BRIEF >> Would you return each record that follows word for word, without its pictures?

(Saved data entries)
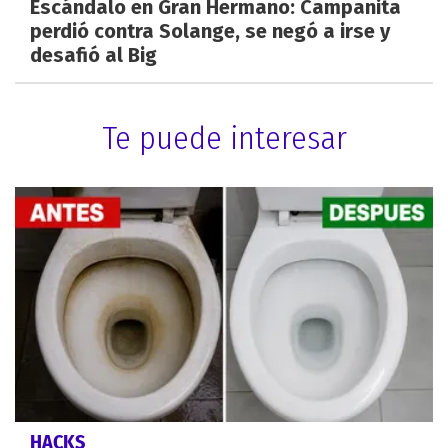
Escándalo en Gran Hermano: Campanita
perdió contra Solange, se negó a irse y
desafió al Big
Te puede interesar
HACKS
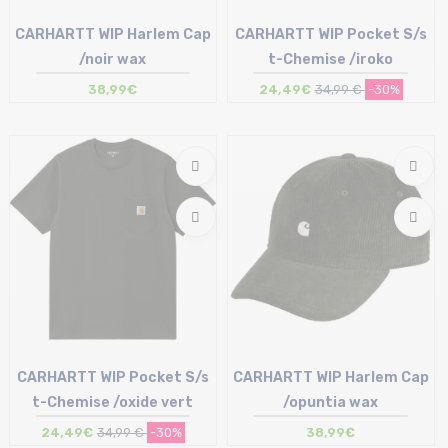
CARHARTT WIP Harlem Cap
CARHARTT WIP Pocket S/s
/noir wax
t-Chemise /iroko
38,99€
24,49€
34,99 €
-30%
Taille en stock
Taille en stock
T.U
XS
CARHARTT WIP Pocket S/s
CARHARTT WIP Harlem Cap
t-Chemise /oxide vert
/opuntia wax
24,49€
34,99 €
-30%
38,99€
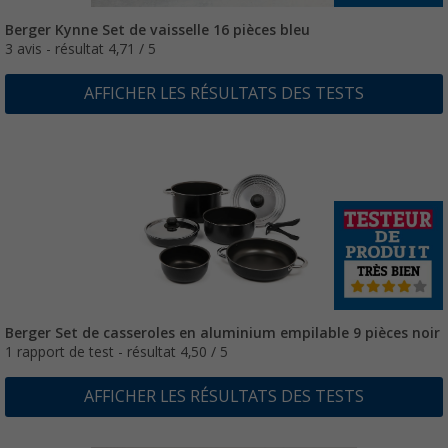
Berger Kynne Set de vaisselle 16 pièces bleu
3 avis - résultat 4,71 / 5
AFFICHER LES RÉSULTATS DES TESTS
Berger Set de casseroles en aluminium empilable 9 pièces noir
1 rapport de test - résultat 4,50 / 5
AFFICHER LES RÉSULTATS DES TESTS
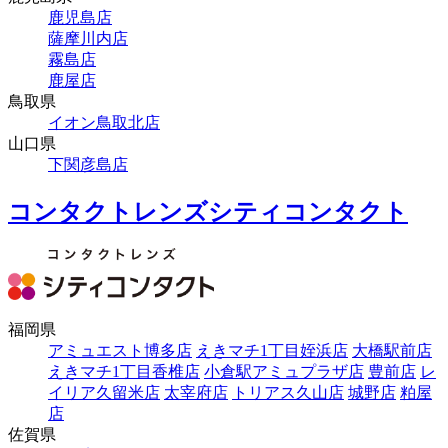
鹿児島店
薩摩川内店
霧島店
鹿屋店
鳥取県
イオン鳥取北店
山口県
下関彦島店
コンタクトレンズシティコンタクト
福岡県
アミュエスト博多店
えきマチ1丁目姪浜店
大橋駅前店
えきマチ1丁目香椎店
小倉駅アミュプラザ店
豊前店
レ
イリア久留米店
太宰府店
トリアス久山店
城野店
粕屋
店
佐賀県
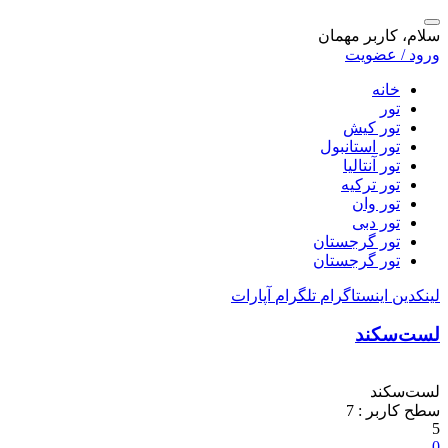
سلام، کاربر مهمان
ورود / عضویت
خانه
تور
تور کیش
تور استانبول
تور آنتالیا
تور ترکیه
تور وان
تور دبی
تور گرجستان
تور گرجستان
لینکدین
اینستاگرام
تلگرام
آپارات
لست‌سکند
لست‌سکند
سطح کاربر :
7
5
0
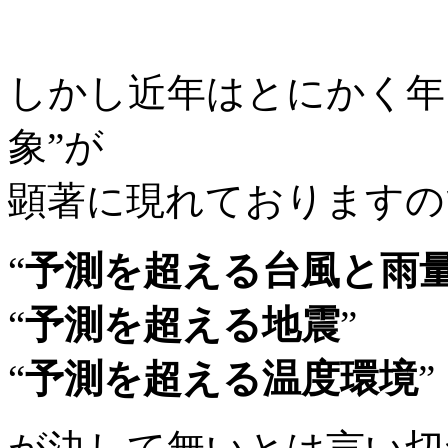
しかし近年はとにかく年
象”が
顕著に現れておりますの
“
予測を超える台風と雨
“
予測を超える地震
”
“
予測を超える温度環境
”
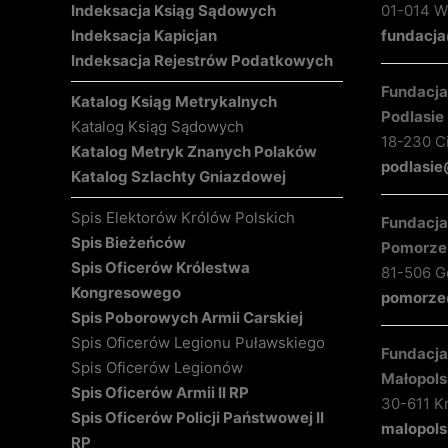
Indeksacja Ksiąg Sądowych
01-014 Wa
Indeksacja Kapicjan
fundacja
Indeksacja Rejestrów Podatkowych
Fundacja 
Katalog Ksiąg Metrykalnych
Podlasie
Katalog Ksiąg Sądowych
18-230 C
Katalog Metryk Znanych Polaków
podlasie
Katalog Szlachty Gniazdowej
Spis Elektorów Królów Polskich
Fundacja 
Spis Bieżeńców
Pomorze
Spis Oficerów Królestwa
81-506 Gd
Kongresowego
pomorze@
Spis Poborowych Armii Carskiej
Spis Oficerów Legionu Puławskiego
Fundacja 
Spis Oficerów Legionów
Małopols
Spis Oficerów Armii II RP
30-611 K
Spis Oficerów Policji Państwowej II
malopols
RP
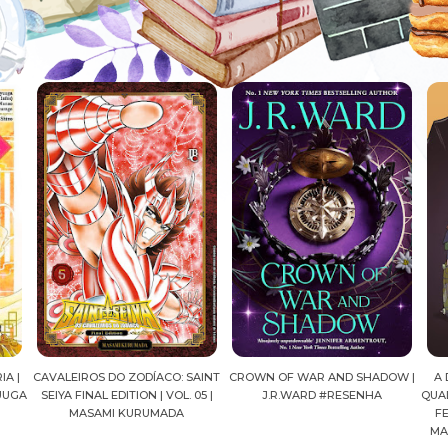
AINT
CROWN OF WAR AND SHADOW |
A DROGA DA OBEDIÊNCIA EM
MA
05 |
J.R.WARD #RESENHA
QUADRINHOS | PEDRO BANDEIRA,
FELIPE PAN, OLAVO COSTA E
MARIANE GUSMÃO #RESENHA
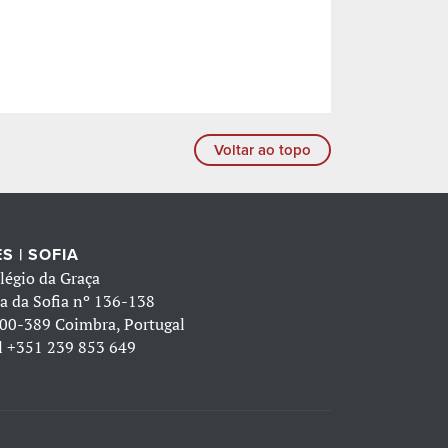
Voltar ao topo
S | SOFIA
légio da Graça
a da Sofia nº 136-138
00-389 Coimbra, Portugal
l
+351 239 853 649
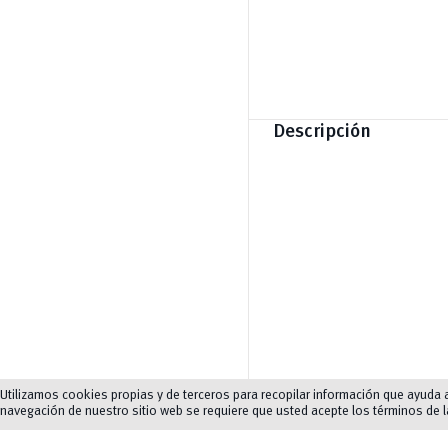
Descripción
Utilizamos cookies propias y de terceros para recopilar información que ayuda a 
navegación de nuestro sitio web se requiere que usted acepte los términos de 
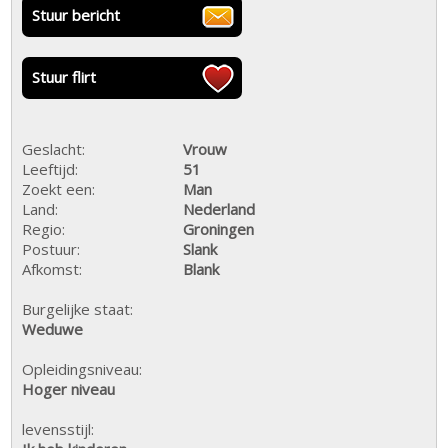
Stuur bericht
Stuur flirt
Geslacht:
Vrouw
Leeftijd:
51
Zoekt een:
Man
Land:
Nederland
Regio:
Groningen
Postuur:
Slank
Afkomst:
Blank
Burgelijke staat:
Weduwe
Opleidingsniveau:
Hoger niveau
levensstijl:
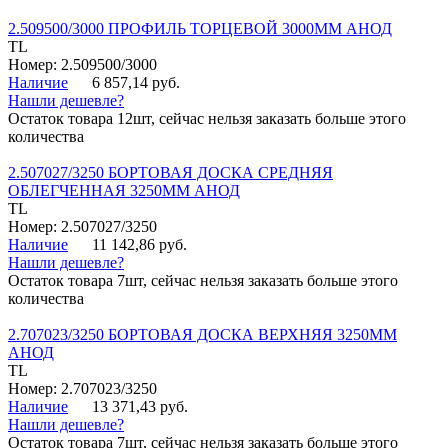
2.509500/3000 ПРОФИЛЬ ТОРЦЕВОЙ 3000ММ АНОД
TL
Номер: 2.509500/3000
Наличие
6 857,14 руб.
Нашли дешевле?
Остаток товара 12шт, сейчас нельзя заказать больше этого
количества
2.507027/3250 БОРТОВАЯ ДОСКА СРЕДНЯЯ
ОБЛЕГЧЕННАЯ 3250ММ АНОД
TL
Номер: 2.507027/3250
Наличие
11 142,86 руб.
Нашли дешевле?
Остаток товара 7шт, сейчас нельзя заказать больше этого
количества
2.707023/3250 БОРТОВАЯ ДОСКА ВЕРХНЯЯ 3250ММ
АНОД
TL
Номер: 2.707023/3250
Наличие
13 371,43 руб.
Нашли дешевле?
Остаток товара 7шт, сейчас нельзя заказать больше этого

SOLUTION TO THE PROBLEM >>
Escándalo en Gran Hermano: Campanita
perdió contra Solange, se negó a irse y
desafió al Big
Te puede interesar
HACKS
CARHARTT WIP Harlem Cap
CARHARTT WIP Pocket S/s
/noir wax
t-Chemise /iroko
38,99€
24,49€
34,99 €
-30%
Taille en stock
Taille en stock
T.U
XS
CARHARTT WIP Pocket S/s
CARHARTT WIP Harlem Cap
t-Chemise /oxide vert
/opuntia wax
24,49€
34,99 €
-30%
38,99€
Berger Kynne Set de vaisselle 16 pièces bleu
3 avis - résultat 4,71 / 5
AFFICHER LES RÉSULTATS DES TESTS
Berger Set de casseroles en aluminium empilable 9 pièces noir
1 rapport de test - résultat 4,50 / 5
AFFICHER LES RÉSULTATS DES TESTS
鹿児島店
薩摩川内店
霧島店
鹿屋店
鳥取県
イオン鳥取北店
山口県
下関彦島店
コンタクトレンズシティコンタクト
福岡県
アミュエスト博多店
えきマチ1丁目姪浜店
大橋駅前店
えきマチ1丁目香椎店
小倉駅アミュプラザ店
豊前店
レ
イリア久留米店
太宰府店
トリアス久山店
城野店
粕屋
店
佐賀県
سلام، کاربر مهمان
ورود / عضویت
خانه
تور
تور کیش
تور استانبول
تور آنتالیا
تور ترکیه
تور وان
تور دبی
تور گرجستان
تور گرجستان
لینکدین
اینستاگرام
تلگرام
آپارات
لست‌سکند
لست‌سکند
سطح کاربر :
7
5
0
しかし近年はとにかく年
象”が
顕著に現れておりますの
“
予測を超える台風と雨
“
予測を超える地震
”
“
予測を超える温度環境
”
Indeksacja Ksiąg Sądowych
01-014 Wa
Indeksacja Kapicjan
fundacja
Indeksacja Rejestrów Podatkowych
Fundacja 
Katalog Ksiąg Metrykalnych
Podlasie
Katalog Ksiąg Sądowych
18-230 C
Katalog Metryk Znanych Polaków
podlasie
Katalog Szlachty Gniazdowej
Spis Elektorów Królów Polskich
Fundacja 
Spis Bieżeńców
Pomorze
Spis Oficerów Królestwa
81-506 Gd
Kongresowego
pomorze@
Spis Poborowych Armii Carskiej
Spis Oficerów Legionu Puławskiego
Fundacja 
Spis Oficerów Legionów
Małopols
Spis Oficerów Armii II RP
30-611 K
Spis Oficerów Policji Państwowej II
malopols
RP
AINT
CROWN OF WAR AND SHADOW |
A DROGA DA OBEDIÊNCIA EM
MA
05 |
J.R.WARD #RESENHA
QUADRINHOS | PEDRO BANDEIRA,
FELIPE PAN, OLAVO COSTA E
MARIANE GUSMÃO #RESENHA
Voltar ao topo
S | SOFIA
légio da Graça
a da Sofia nº 136-138
00-389 Coimbra, Portugal
l
+351 239 853 649
Descripción
Utilizamos cookies propias y de terceros para recopilar información que ayuda a 
navegación de nuestro sitio web se requiere que usted acepte los términos de 
Stuur bericht
Stuur flirt
Geslacht:
Vrouw
Leeftijd:
51
Zoekt een:
Man
Land:
Nederland
Regio:
Groningen
Postuur:
Slank
Afkomst:
Blank
Burgelijke staat:
Weduwe
Opleidingsniveau:
Hoger niveau
levensstijl:
2.509500/3000 ПРОФИЛЬ ТОРЦЕВОЙ 3000ММ АНОД
TL
Номер: 2.509500/3000
Наличие
6 857,14 руб.
Нашли дешевле?
Остаток товара 12шт, сейчас нельзя заказать больше этого
количества
2.507027/3250 БОРТОВАЯ ДОСКА СРЕДНЯЯ
ОБЛЕГЧЕННАЯ 3250ММ АНОД
TL
Номер: 2.507027/3250
Наличие
11 142,86 руб.
Нашли дешевле?
Остаток товара 7шт, сейчас нельзя заказать больше этого
количества
2.707023/3250 БОРТОВАЯ ДОСКА ВЕРХНЯЯ 3250ММ
АНОД
TL
Номер: 2.707023/3250
Наличие
13 371,43 руб.
Нашли дешевле?
Остаток товара 7шт, сейчас нельзя заказать больше этого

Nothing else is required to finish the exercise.